A Microservices ASP.NET Core codebase containing real world examples (CRUD, auth, advanced patterns, etc) that adheres to the RealWorld spec and API.

This codebase was created to demonstrate a fully-fledged, micro-service architecture built with ASP.NET Core. It includes gRPC, Domain-Driven Design, CQRS, Mediator, Proxy, and many more patterns.

It completely adheres to the ASP.NET Core community style guides & best practices.

For more information on how to this works with other frontends/backends, head over to the RealWorld repo.

Features

  • Microservices architecture - architectural style that provides a highly maintainable, testable, loosely coupled collection of services that are independently deployable and organized around business capabilities. Service layer is placed on top of te Domain Models.
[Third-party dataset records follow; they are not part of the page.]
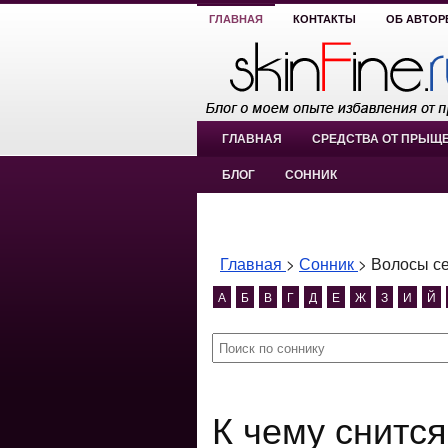
ГЛАВНАЯ
КОНТАКТЫ
ОБ АВТОР
ГЛАВНАЯ
СРЕДСТВА ОТ ПРЫЩ
БЛОГ
СОННИК
Главная
>
Сонник
>
Волосы с
А
Б
В
Г
Д
Е
Ж
З
И
Й
К чему снится Волосы седые?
  • Domain-Driven Design - guides us to focus on small, individual, nearly autonomous pieces of our domain, our process and the resulting software is more flexible. We can easily move or modify the small parts with no side effects.

  • Communication via gRPC - a new, growing way to connect services in a cross-platform, cross-language way.

  • Remote Proxy - acts like a local resource while hiding the details of how to connect to a remote resource over a network. It behaves as API gateway between the client and services.

  • Applying Functional Principles - Functional programming in C# can give you insight into how your programs will behave. Specific topics here are immutable architecture, avoiding exceptions, primitive obsession, how to handles failures and input errors, and more.

  • Command-Query Responsibility Segregation (CQRS) - encourages you to untangle a single, unified domain model and create two models: one for handling commands, and the other one for handling queries. CQRS allows us to make different decisions for reads and writes, which in turn brings three benefits: scalability, performance, and the biggest one, simplicity. CQRS extends CQS to the architectural level.

  • MediatR - ensures that the messages are routed to the appropriate places. So you might think of it as a little more of an in‑memory messaging system.

  • Docker - Containers represent a higher-density kind of "virtualization" that can meet the needs of certain scenarios better than traditional hypervisors.

  • Travis CI - continuous integration service used to build and test projects. Travis CI automatically detects when a commit has been made and pushed to the GitHub repository that is using Travis CI, and each time this happens, it will try to build the project and run tests.